Except her parents hadn't deliberately kicked her into the dark void of a black hole.
Doris Jordan had.

 

 

Chapter 18

 

November 5, 1979, Edgewater, Texas

Mary closed the door behind Clyde.

He had driven her by her bank, and she'd closed out Ben's and her account, taking the balance in cash. Then he'd brought her home, lingering on the porch, expressing his sympathy and urging her to let him know if he could do anything. She'd had to fight the urge to confess everything to him, beg for his help.

But she'd reminded herself not only that she could trust no one, but that if she did trust him, he might meet the same fate as Ben. She was on her own. It was the only way she could hope to get through this and save her baby.

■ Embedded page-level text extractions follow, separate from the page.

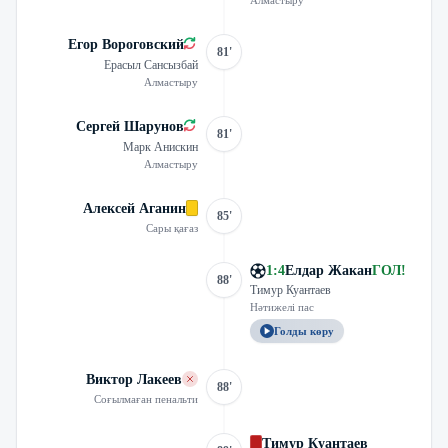
Алмастыру
Егор Вороговский
81'
Ерасыл Сансызбай
Алмастыру
Сергей Шарунов
81'
Марк Анискин
Алмастыру
Алексей Аганин
85'
Сары қағаз
1
:
4
Елдар Жакан
ГОЛ
!
88'
Тимур Куантаев
Нәтижелі пас
Голды көру
Виктор Лакеев
88'
Соғылмаған пенальти
Тимур Куантаев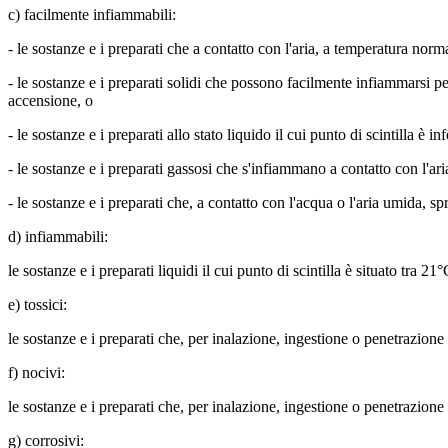
c) facilmente infiammabili:
- le sostanze e i preparati che a contatto con l'aria, a temperatura nor
- le sostanze e i preparati solidi che possono facilmente infiammarsi 
accensione, o
- le sostanze e i preparati allo stato liquido il cui punto di scintilla è i
- le sostanze e i preparati gassosi che s'infiammano a contatto con l'ar
- le sostanze e i preparati che, a contatto con l'acqua o l'aria umida, 
d) infiammabili:
le sostanze e i preparati liquidi il cui punto di scintilla è situato tra 2
e) tossici:
le sostanze e i preparati che, per inalazione, ingestione o penetrazion
f) nocivi:
le sostanze e i preparati che, per inalazione, ingestione o penetrazione
g) corrosivi: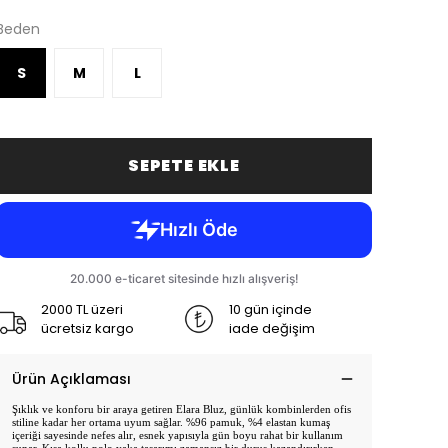
Beden
S
M
L
SEPETE EKLE
2000 TL üzeri
10 gün içinde
ücretsiz kargo
iade değişim
Ürün Açıklaması
Şıklık ve konforu bir araya getiren Elara Bluz, günlük kombinlerden ofis
stiline kadar her ortama uyum sağlar. %96 pamuk, %4 elastan kumaş
içeriği sayesinde nefes alır, esnek yapısıyla gün boyu rahat bir kullanım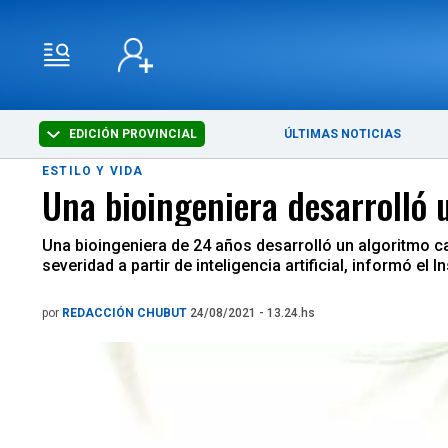
EDICIÓN PROVINCIAL
ÚLTIMAS NOTICIAS
ESTILO Y VIDA
Una bioingeniera desarrolló 
Una bioingeniera de 24 años desarrolló un algoritmo c
severidad a partir de inteligencia artificial, informó e
por
REDACCIÓN CHUBUT
24/08/2021 - 13.24.hs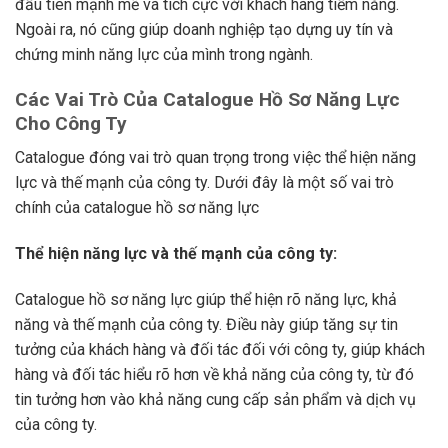
đầu tiên mạnh mẽ và tích cực với khách hàng tiềm năng.
Ngoài ra, nó cũng giúp doanh nghiệp tạo dựng uy tín và
chứng minh năng lực của mình trong ngành.
Các Vai Trò Của Catalogue Hồ Sơ Năng Lực
Cho Công Ty
Catalogue đóng vai trò quan trọng trong việc thể hiện năng
lực và thế mạnh của công ty. Dưới đây là một số vai trò
chính của catalogue hồ sơ năng lực
Thể hiện năng lực và thế mạnh của công ty:
Catalogue hồ sơ năng lực giúp thể hiện rõ năng lực, khả
năng và thế mạnh của công ty. Điều này giúp tăng sự tin
tưởng của khách hàng và đối tác đối với công ty, giúp khách
hàng và đối tác hiểu rõ hơn về khả năng của công ty, từ đó
tin tưởng hơn vào khả năng cung cấp sản phẩm và dịch vụ
của công ty.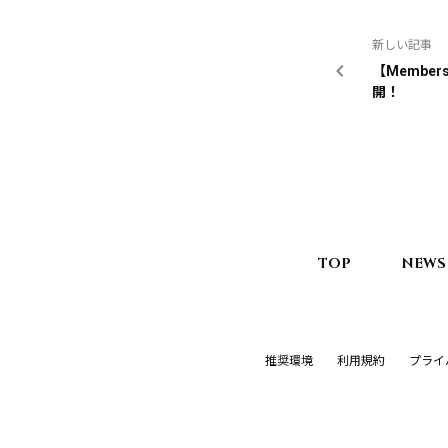
新しい記事
【Membe
開！
TOP
NEWS
推奨環境
利用規約
プライ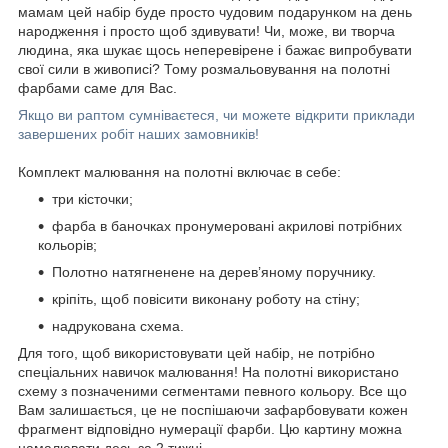
мамам цей набір буде просто чудовим подарунком на день
народження і просто щоб здивувати! Чи, може, ви творча
людина, яка шукає щось неперевірене і бажає випробувати
свої сили в живописі? Тому розмальовування на полотні
фарбами саме для Вас.
Якщо ви раптом сумніваєтеся, чи можете відкрити приклади
завершених робіт наших замовників!
Комплект малювання на полотні включає в себе:
три кісточки;
фарба в баночках пронумеровані акрилові потрібних
кольорів;
Полотно натягненене на дерев’яному поручнику.
кріпіть, щоб повісити виконану роботу на стіну;
надрукована схема.
Для того, щоб використовувати цей набір, не потрібно
спеціальних навичок малювання! На полотні використано
схему з позначеними сегментами певного кольору. Все що
Вам залишається, це не поспішаючи зафарбовувати кожен
фрагмент відповідно нумерації фарби. Цю картину можна
намалювати десь за 2 тижні.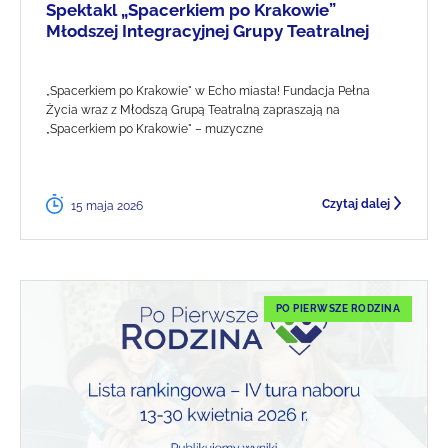
Spektakl „Spacerkiem po Krakowie”
Młodszej Integracyjnej Grupy Teatralnej
„Spacerkiem po Krakowie" w Echo miasta! Fundacja Pełna
Życia wraz z Młodszą Grupą Teatralną zapraszają na
„Spacerkiem po Krakowie" – muzyczne
Czytaj dalej
15 maja 2026
PO PIERWSZE RODZINA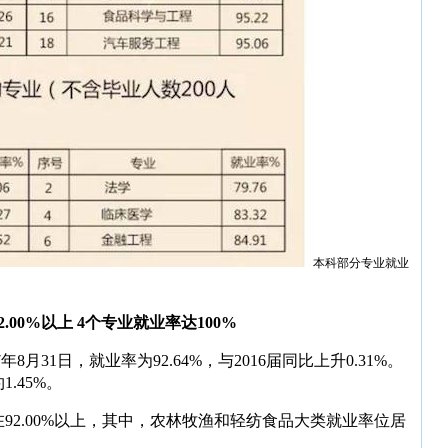
本科部分专业就业
00%以上 4个专业就业率达100%
7年8月31日，就业率为92.64%，与2016届同比上升0.31%。
.45%。
92.00%以上，其中，农林牧渔和轻纺食品大类就业率位居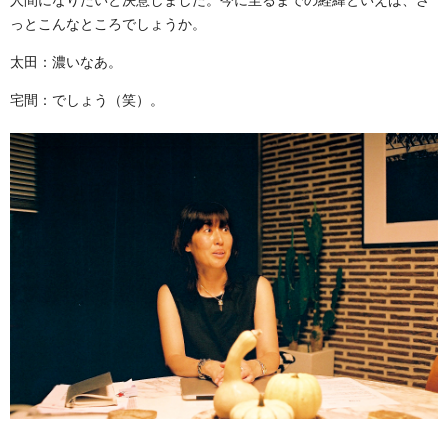
っとこんなところでしょうか。
太田：濃いなあ。
宅間：でしょう（笑）。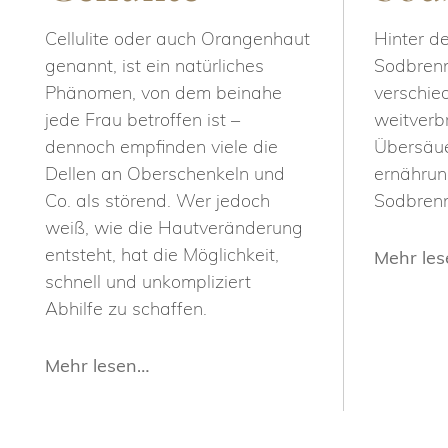
Cellulite oder auch Orangenhaut
Hinter d
genannt, ist ein natürliches
Sodbrenn
Phänomen, von dem beinahe
verschie
jede Frau betroffen ist –
weitverbr
dennoch empfinden viele die
Übersäue
Dellen an Oberschenkeln und
ernähru
Co. als störend. Wer jedoch
Sodbrenn
weiß, wie die Hautveränderung
entsteht, hat die Möglichkeit,
Mehr le
schnell und unkompliziert
Abhilfe zu schaffen.
Mehr lesen…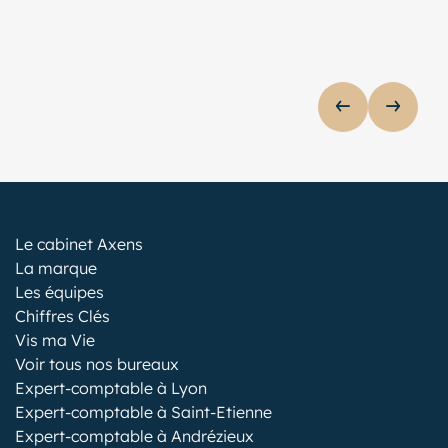
AFFICHER 
AFFIC
lider de publications
Le cabinet Axens
La marque
Les équipes
Chiffres Clés
Vis ma Vie
Voir tous nos bureaux
Expert-comptable à Lyon
Expert-comptable à Saint-Etienne
Expert-comptable à Andrézieux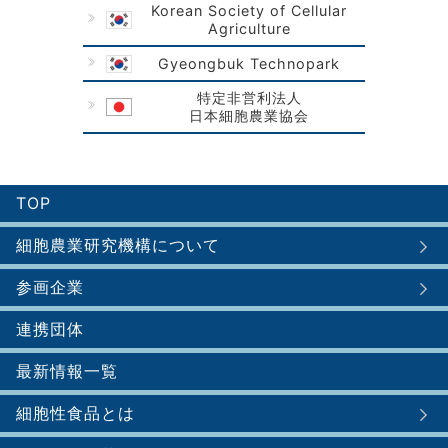
Korean Society of Cellular
Agriculture
Gyeongbuk Technopark
特定非営利法人
日本細胞農業協会
TOP
細胞農業研究機構について
参画企業
連携団体
最新情報一覧
細胞性食品とは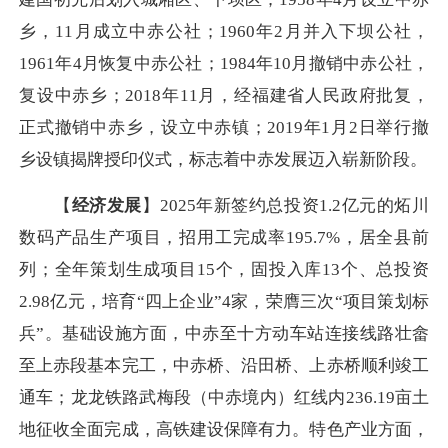
乡，11月成立中赤公社；1960年2月并入下坝公社，
1961年4月恢复中赤公社；1984年10月撤销中赤公社，
复设中赤乡；2018年11月，经福建省人民政府批复，
正式撤销中赤乡，设立中赤镇；2019年1月2日举行撤
乡设镇揭牌授印仪式，标志着中赤发展迈入崭新阶段。
【
经济发展
】2025年新签约总投资1.2亿元的炻川
数码产品生产项目，招用工完成率195.7%，居全县前
列；全年策划生成项目15个，固投入库13个、总投资
2.98亿元，培育“四上企业”4家，荣膺三次“项目策划标
兵”。基础设施方面，中赤至十方动车站连接线路壮畲
至上赤段基本完工，中赤桥、沿田桥、上赤桥顺利竣工
通车；龙龙铁路武梅段（中赤境内）红线内236.19亩土
地征收全面完成，高铁建设保障有力。特色产业方面，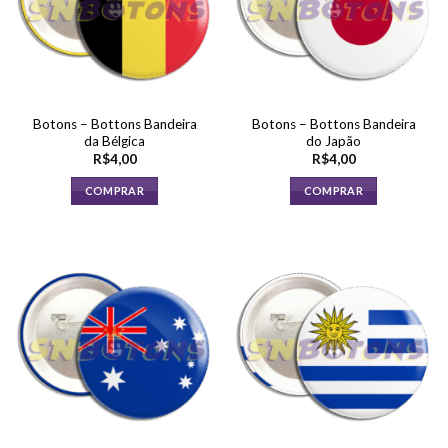
Botons – Bottons Bandeira
Botons – Bottons Bandeira
da Bélgica
do Japão
R$
4,00
R$
4,00
COMPRAR
COMPRAR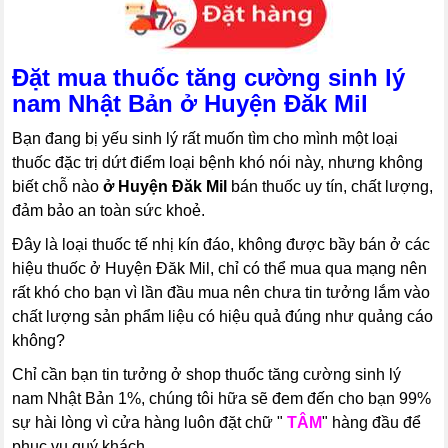
Đặt mua thuốc tăng cường sinh lý
nam Nhật Bản ở Huyện Đăk Mil
Bạn đang bị yếu sinh lý rất muốn tìm cho mình một loại
thuốc đặc trị dứt điểm loại bệnh khó nói này, nhưng không
biết chỗ nào
ở Huyện Đăk Mil
bán thuốc uy tín, chất lượng,
đảm bảo an toàn sức khoẻ.
Đây là loại thuốc tế nhị kín đáo, không được bầy bán ở các
hiệu thuốc ở Huyện Đăk Mil, chỉ có thể mua qua mạng nên
rất khó cho bạn vì lần đầu mua nên chưa tin tưởng lắm vào
chất lượng sản phẩm liệu có hiệu quả đúng như quảng cáo
không?
Chỉ cần bạn tin tưởng ở shop thuốc tăng cường sinh lý
nam Nhật Bản 1%, chúng tôi hữa sẽ đem đến cho bạn 99%
sự hài lòng vì cửa hàng luôn đặt chữ "
TÂM
" hàng đầu để
phục vụ quý khách.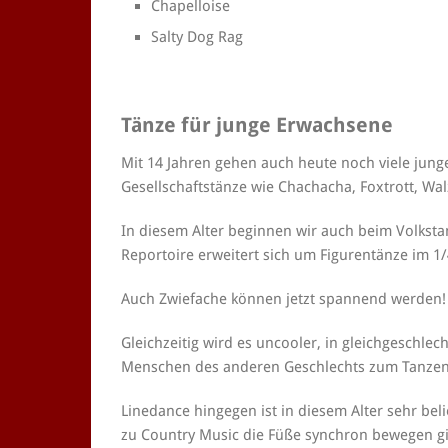
Chapelloise
Salty Dog Rag
Tänze für junge Erwachsene
Mit 14 Jahren gehen auch heute noch viele jun
Gesellschaftstänze wie Chachacha, Foxtrott, Wal
In diesem Alter beginnen wir auch beim Volksta
Reportoire erweitert sich um Figurentänze im 1
Auch Zwiefache können jetzt spannend werden!
Gleichzeitig wird es uncooler, in gleichgeschlec
Menschen des anderen Geschlechts zum Tanzen
Linedance hingegen ist in diesem Alter sehr be
zu Country Music die Füße synchron bewegen g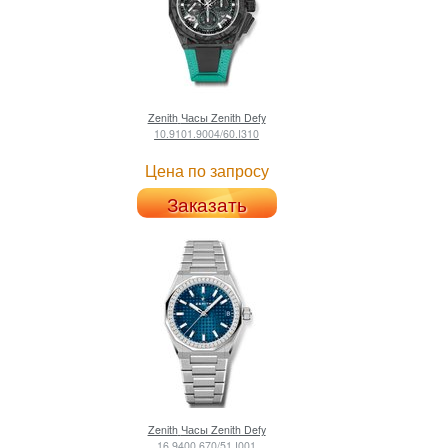
Zenith
Часы Zenith Defy
10.9101.9004/60.I310
Цена по запросу
Заказать
Zenith
Часы Zenith Defy
16.9400.670/51.I001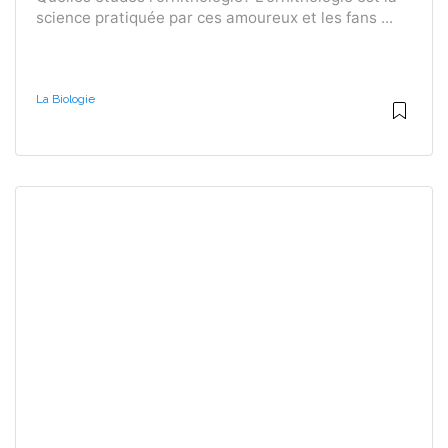
science pratiquée par ces amoureux et les fans ...
La Biologie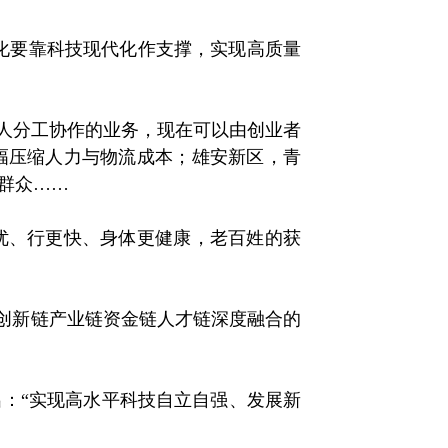
化要靠科技现代化作支撑，实现高质量
。
人分工协作的业务，现在可以由创业者
幅压缩人力与物流成本；雄安新区，青
群众……
、行更快、身体更健康，老百姓的获
创新链产业链资金链人才链深度融合的
：“实现高水平科技自立自强、发展新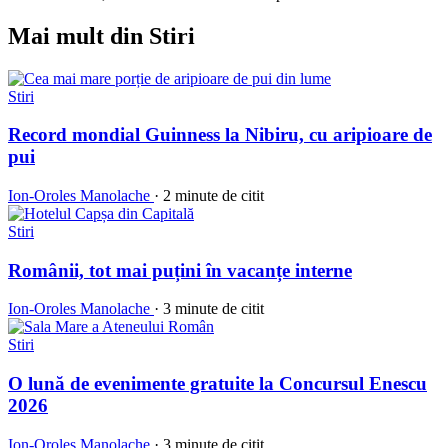
Mai mult din Stiri
Stiri
Record mondial Guinness la Nibiru, cu aripioare de
pui
Ion-Oroles Manolache
·
2 minute de citit
Stiri
Românii, tot mai puțini în vacanțe interne
Ion-Oroles Manolache
·
3 minute de citit
Stiri
O lună de evenimente gratuite la Concursul Enescu
2026
Ion-Oroles Manolache
·
3 minute de citit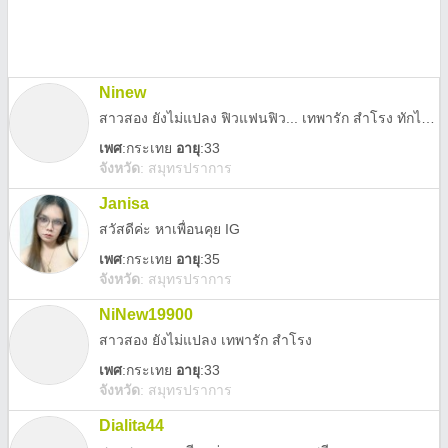
Ninew
สาวสอง ยังไม่แปลง ฟิวแฟนฟิว... เทพารัก สำโรง ทักไลมาคะ
เพศ
:
กระเทย
อายุ
:33
จังหวัด
:
สมุทรปราการ
Janisa
สวัสดีค่ะ หาเพื่อนคุย IG
เพศ
:
กระเทย
อายุ
:35
จังหวัด
:
สมุทรปราการ
NiNew19900
สาวสอง ยังไม่แปลง เทพารัก สำโรง
เพศ
:
กระเทย
อายุ
:33
จังหวัด
:
สมุทรปราการ
Dialita44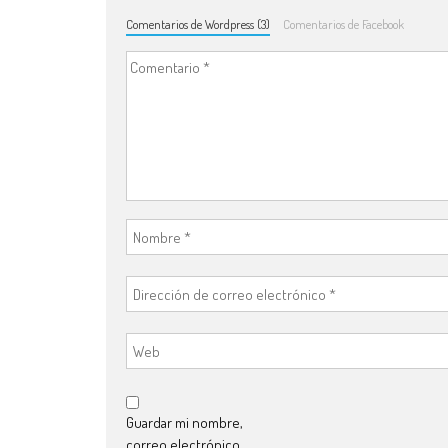
Comentarios de Wordpress (3)
Comentarios de Facebook
Guardar mi nombre,
correo electrónico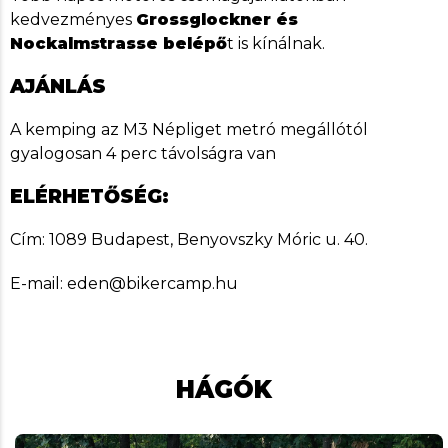
kedvezményes
Grossglockner és
Nockalmstrasse belépő
t is kínálnak.
AJÁNLÁS
A kemping az M3 Népliget metró megállótól
gyalogosan 4 perc távolságra van
ELÉRHETŐSÉG:
Cím: 1089 Budapest, Benyovszky Móric u. 40.
E-mail: eden@bikercamp.hu
HÁGÓK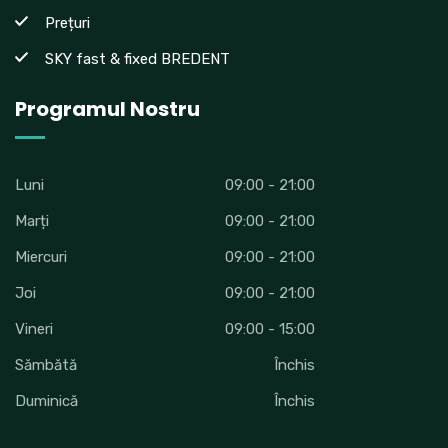
Prețuri
SKY fast & fixed BREDENT
Programul Nostru
Luni
09:00 - 21:00
Marți
09:00 - 21:00
Miercuri
09:00 - 21:00
Joi
09:00 - 21:00
Vineri
09:00 - 15:00
Sămbătă
Închis
Duminică
Închis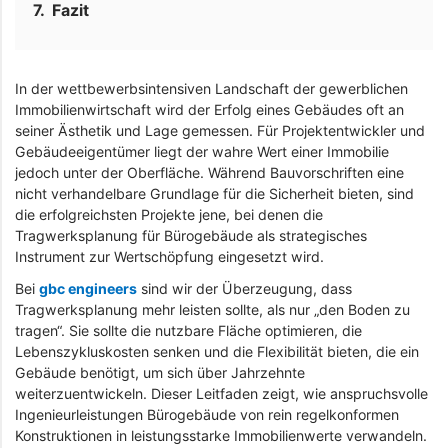
Fazit
In der wettbewerbsintensiven Landschaft der gewerblichen
Immobilienwirtschaft wird der Erfolg eines Gebäudes oft an
seiner Ästhetik und Lage gemessen. Für Projektentwickler und
Gebäudeeigentümer liegt der wahre Wert einer Immobilie
jedoch unter der Oberfläche. Während Bauvorschriften eine
nicht verhandelbare Grundlage für die Sicherheit bieten, sind
die erfolgreichsten Projekte jene, bei denen die
Tragwerksplanung für Bürogebäude als strategisches
Instrument zur Wertschöpfung eingesetzt wird.
Bei
gbc engineers
sind wir der Überzeugung, dass
Tragwerksplanung mehr leisten sollte, als nur „den Boden zu
tragen“. Sie sollte die nutzbare Fläche optimieren, die
Lebenszykluskosten senken und die Flexibilität bieten, die ein
Gebäude benötigt, um sich über Jahrzehnte
weiterzuentwickeln. Dieser Leitfaden zeigt, wie anspruchsvolle
Ingenieurleistungen Bürogebäude von rein regelkonformen
Konstruktionen in leistungsstarke Immobilienwerte verwandeln.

Now she looked around her at the home she hadn't seen since the day Charles and Clyde had come to tell her about Ben. The sight of the familiar room, the blue sofa she and Ben had discovered in his parents' attic, the lamp they'd both fallen in love with the minute they saw it in the store...the home they'd created together...brought hot tears to her eyes. For a moment she wavered. For a moment she wasn't sure she had the strength to carry on.

Ben was gone. He wasn't coming back. He'd never walk through that door again, never sit on that sofa again, never wrap his big arms around her and hold her again.

Something fluttered beneath her breast like butterfly wings.
Her baby? Movement this soon?
It reminded her why she had to go on, why she couldn't even stop to cry.
She turned her back on the living room, ran upstairs to Ben's and her bedroom and yanked their big suitcase out of the closet.

For a moment, she stood in the middle of the room with the suitcase open on the bed, paralyzed with thoughts of so much to do, where to start, what she ought to take with her.